The Contests recorded in the upper-right of table 3 are a subset of those undertaken in S0-T16c Environments. The results of corresponding Contests among Selection Algorithms with Aspiration Threshold 10 are shown in table 7. There are few large differences from table 3; most noticeable is that H10R does less well than did H8R, while H10RBI fails to outperform H10RSYI as H8RBI did H8RSYI. In the 7 by 7 Environments, each of the 14 Algorithms was in fact matched against each of the others and a fairly clear pattern emerged: the most important difference was between Families of Algorithms, not Aspiration Thresholds: HRSBI performed best; then HRBI and HRYI; then HRSI, HRSYI and HR; and finally HRSSI. At the top of the order of Families, Aspiration Threshold 10 was better than Threshold 8, in the middle there was little to choose between these Aspiration Thresholds, and at the bottom Threshold 10 performed worse. It makes sense that the better the procedure used when the Aspiration Threshold is not met, the higher the optimal Threshold tends to be, as that procedure will be used more when the Threshold is higher.
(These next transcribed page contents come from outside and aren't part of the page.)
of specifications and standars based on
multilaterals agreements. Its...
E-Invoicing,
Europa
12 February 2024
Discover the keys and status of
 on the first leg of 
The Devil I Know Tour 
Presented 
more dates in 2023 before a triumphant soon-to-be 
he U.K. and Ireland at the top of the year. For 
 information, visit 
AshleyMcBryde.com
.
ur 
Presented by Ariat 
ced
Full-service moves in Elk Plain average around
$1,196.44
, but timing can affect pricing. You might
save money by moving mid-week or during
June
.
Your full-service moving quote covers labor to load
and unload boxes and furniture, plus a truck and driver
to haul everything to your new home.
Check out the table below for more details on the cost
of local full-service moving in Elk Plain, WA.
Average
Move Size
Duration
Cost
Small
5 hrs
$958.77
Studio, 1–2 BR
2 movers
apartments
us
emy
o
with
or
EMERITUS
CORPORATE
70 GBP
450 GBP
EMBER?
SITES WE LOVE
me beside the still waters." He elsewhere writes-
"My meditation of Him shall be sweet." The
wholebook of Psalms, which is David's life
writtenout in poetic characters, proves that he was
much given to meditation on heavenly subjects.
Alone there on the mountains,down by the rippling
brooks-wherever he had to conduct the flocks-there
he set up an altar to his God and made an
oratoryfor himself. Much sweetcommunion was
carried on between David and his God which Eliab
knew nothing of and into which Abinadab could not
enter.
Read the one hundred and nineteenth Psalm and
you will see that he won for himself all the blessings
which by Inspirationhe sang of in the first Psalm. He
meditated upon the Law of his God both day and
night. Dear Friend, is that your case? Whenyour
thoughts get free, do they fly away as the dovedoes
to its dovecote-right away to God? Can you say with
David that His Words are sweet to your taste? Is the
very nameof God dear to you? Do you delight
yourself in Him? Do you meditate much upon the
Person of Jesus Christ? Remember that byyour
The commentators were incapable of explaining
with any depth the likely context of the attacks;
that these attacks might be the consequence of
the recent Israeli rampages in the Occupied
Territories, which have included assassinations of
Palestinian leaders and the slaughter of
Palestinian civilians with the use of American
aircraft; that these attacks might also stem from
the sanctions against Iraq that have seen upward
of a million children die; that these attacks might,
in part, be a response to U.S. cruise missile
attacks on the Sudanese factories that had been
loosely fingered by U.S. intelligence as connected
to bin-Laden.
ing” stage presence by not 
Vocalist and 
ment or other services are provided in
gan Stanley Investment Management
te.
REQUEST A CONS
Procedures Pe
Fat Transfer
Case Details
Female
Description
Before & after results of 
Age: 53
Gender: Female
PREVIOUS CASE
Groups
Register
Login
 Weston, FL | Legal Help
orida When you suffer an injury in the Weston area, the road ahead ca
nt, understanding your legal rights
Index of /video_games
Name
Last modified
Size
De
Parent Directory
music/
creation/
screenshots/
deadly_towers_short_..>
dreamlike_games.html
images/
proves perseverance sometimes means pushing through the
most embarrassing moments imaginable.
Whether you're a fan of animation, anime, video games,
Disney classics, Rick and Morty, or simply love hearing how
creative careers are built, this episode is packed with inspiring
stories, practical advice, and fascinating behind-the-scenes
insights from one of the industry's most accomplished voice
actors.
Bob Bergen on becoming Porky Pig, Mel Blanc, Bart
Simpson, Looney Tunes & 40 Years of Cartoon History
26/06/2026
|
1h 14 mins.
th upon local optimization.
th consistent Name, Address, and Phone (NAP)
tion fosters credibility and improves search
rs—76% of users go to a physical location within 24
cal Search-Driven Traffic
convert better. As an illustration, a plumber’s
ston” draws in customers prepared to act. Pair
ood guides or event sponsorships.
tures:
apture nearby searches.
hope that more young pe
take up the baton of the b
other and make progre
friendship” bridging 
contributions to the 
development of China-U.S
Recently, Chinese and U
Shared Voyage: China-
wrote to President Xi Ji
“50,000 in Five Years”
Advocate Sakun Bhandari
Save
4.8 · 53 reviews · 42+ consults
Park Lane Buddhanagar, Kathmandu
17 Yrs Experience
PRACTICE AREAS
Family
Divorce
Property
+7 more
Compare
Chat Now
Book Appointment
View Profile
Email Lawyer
Table 7: Outcome of some Selection Algorithm Contests between Algorithms with Aspiration Threshold 10, in spatially homogeneous, temporally variable but correlated Environments

H10RSBI12 (1)19 (3)17 (1)7 (0)8 (1)0 (0)
H10RBI 58 (30)71 (29)14 (7)39 (8)9 (0)
H10RSYI 86 (46)35 (6)68 3131 (9)
H10RYI 9 (2)26 (3)13 (1)
H10RSSI 112 (59)92 (50)
H10RSI 31 (10)

So far, we have not seen any Environments in which HRSBI is definitely inferior to any of the other Imitative Selection algorithms investigated. However, there are indeed such Environments, specifically those which are highly unpredictable Year to Year, but still give the Land Manager something useful to learn about what Land Uses to employ where (S0-T16u Environments are maximally unpredictable among Environments with 16 bits of spatio-temporal variation, but all Land Uses have the same expected Yield on all Land Parcels). Specifically, we looked at S1u-T15u Environments (one bit of unclumped spatial variation, 15 of uncorrelated temporal variation). The advantage for an Aspiration Threshold below the Break Even Threshold (specifically, one of 6 compared to a Break Even Threshold of 8), found for the HR, HYI and HRYI Families of Algorithms by Gotts, Polhill, Law and Izquierdo (2003), also applied to the HRBI and HRSBI Families. We also confirmed that in S1u-T15u Environments, the Aspiration Threshold used had more influence than the procedure adopted if that Threshold was not reached.
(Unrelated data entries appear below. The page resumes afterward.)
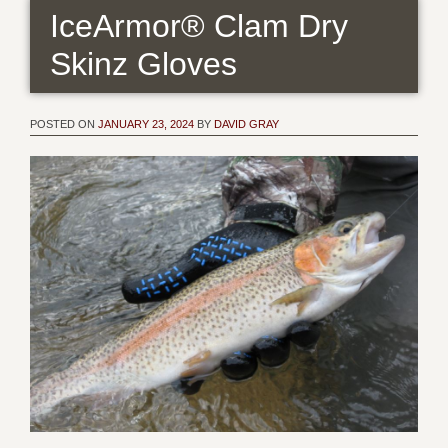
IceArmor® Clam Dry
Skinz Gloves
POSTED ON
JANUARY 23, 2024
BY
DAVID GRAY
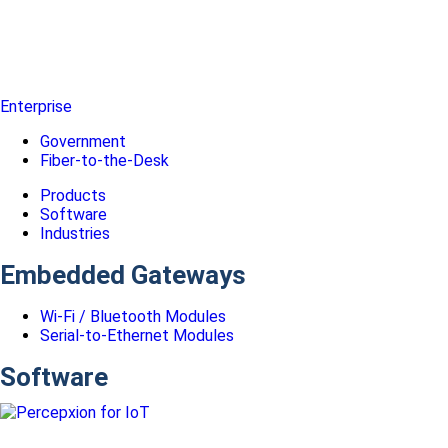
Enterprise
Government
Fiber-to-the-Desk
Products
Software
Industries
Embedded Gateways
Wi-Fi / Bluetooth Modules
Serial-to-Ethernet Modules
Software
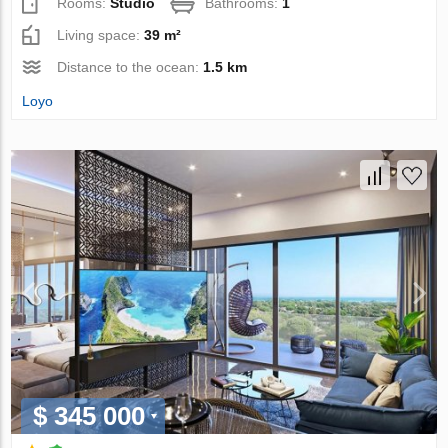
Rooms:
Studio
Bathrooms:
1
Living space:
39 m²
Distance to the ocean:
1.5 km
Loyo
$ 345 000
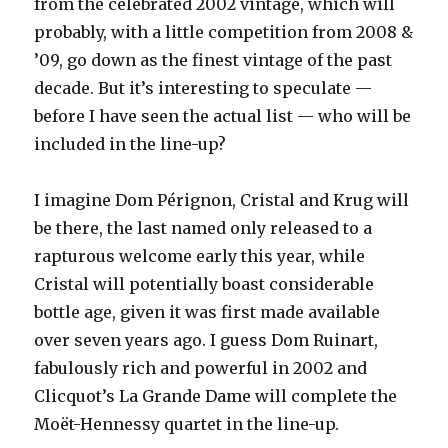
from the celebrated 2002 vintage, which will
probably, with a little competition from 2008 &
’09, go down as the finest vintage of the past
decade. But it’s interesting to speculate —
before I have seen the actual list — who will be
included in the line-up?
I imagine Dom Pérignon, Cristal and Krug will
be there, the last named only released to a
rapturous welcome early this year, while
Cristal will potentially boast considerable
bottle age, given it was first made available
over seven years ago. I guess Dom Ruinart,
fabulously rich and powerful in 2002 and
Clicquot’s La Grande Dame will complete the
Moët-Hennessy quartet in the line-up.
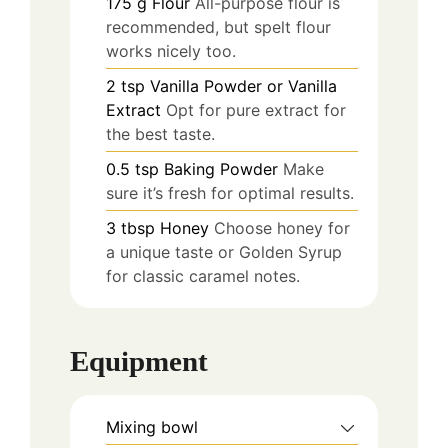
175
g
Flour
All-purpose flour is
recommended, but spelt flour
works nicely too.
2
tsp
Vanilla Powder or Vanilla
Extract
Opt for pure extract for
the best taste.
0.5
tsp
Baking Powder
Make
sure it’s fresh for optimal results.
3
tbsp
Honey
Choose honey for
a unique taste or Golden Syrup
for classic caramel notes.
Equipment
Mixing bowl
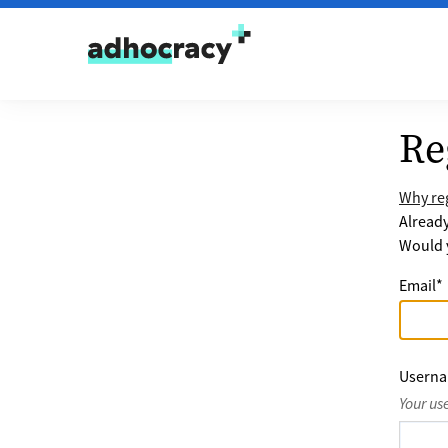
Skip to content
Re
Why reg
Alread
Would y
Email
*
Usern
Your us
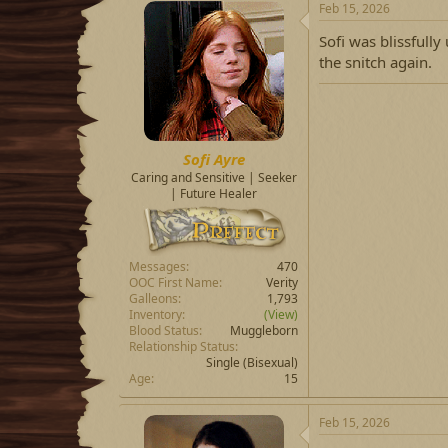
Feb 15, 2026
Sofi was blissfull
the snitch again.
Sofi Ayre
Caring and Sensitive | Seeker
| Future Healer
Messages
470
OOC First Name
Verity
Galleons
1,793
Inventory
(View)
Blood Status
Muggleborn
Relationship Status
Single
(Bisexual)
Age
15
Feb 15, 2026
We therefore looked at Contests between Subpopulations using pairs of Algorithms with Aspiration Threshold 6, running Contests between all pairs of such Algorithms in 7 by 7 Environments. The main points to note are:

HRBI (and to a lesser extent HRSBI) may simply be less disadvantaged than other imitative Families, because Best-mean Imitation, unlike Simple and Yield-based Imitation, does not tend to copy the Land Uses which are currently most common on nearby Parcels, which is likely to reduce diversity.

Finally, we looked at a type of spatially homogeneous Environment in which, unlike those considered so far, some Land Uses gave higher expected Yields than others over time. The S0-T8f8u Environment type has eight bits of temporally uncorrelated variation in External Conditions, while another eight bits do not vary at all. The effect is that when Land Uses are assigned bitstrings at random, some Land Uses are likely to match these fixed External Conditions better than others. However, which Land Uses are objectively best will be partially obscured by the "noise" of the eight bits of uncorrelated variation. HRSBI was, as often, the most successful Family (and H10RSBI outperformed H8RSBI), but, in contrast to all the standard Environment types, HRSYI (Habit/Random/Selective-Yield-based-Imitation) outperformed HRYI (Habit/Random/Yield-based Imitation). In this type of Environment, then, a criterion of total Yield appears good enough to make choosing from among the best only, superior to choosing by proportional weighting - although still inferior to mean Yield. We hypothesise that because some Land Uses generally have higher expected Yields than others over the long term, the degree of "inertia" which Yield-based Imitation involves (tending to go on doing what most of your Neighbours have done) is less harmful than in the eight standard Environments. This interpretation is supported by the fact that the algorithms involving Simple Imitation outcompeted H8R - although losing to the other Imitative Algorithms with Aspiration Threshold 8 - showing that even the greater degree of inertia brought about by Simple Imitation is better than Random Experimentation in this type of Environment.

* Discussion

The main conclusion of the work reported is that Best-mean Imitation is superior to Simple or Yield-based Imitation across a wide range of FEARLUS Environments; and that Selective Best-mean Imitation (choosing from among the best only) is generally better than using proportional weighting. This yields the prediction that when imitating neighbours, farmers will do better to adopt the currently best-performing land use in their neighbourhood rather than the most popular, or that producing the greatest total return across the neighbourhood - and, given the simplicity of the procedure, that when imitating they will actually do this or something similar.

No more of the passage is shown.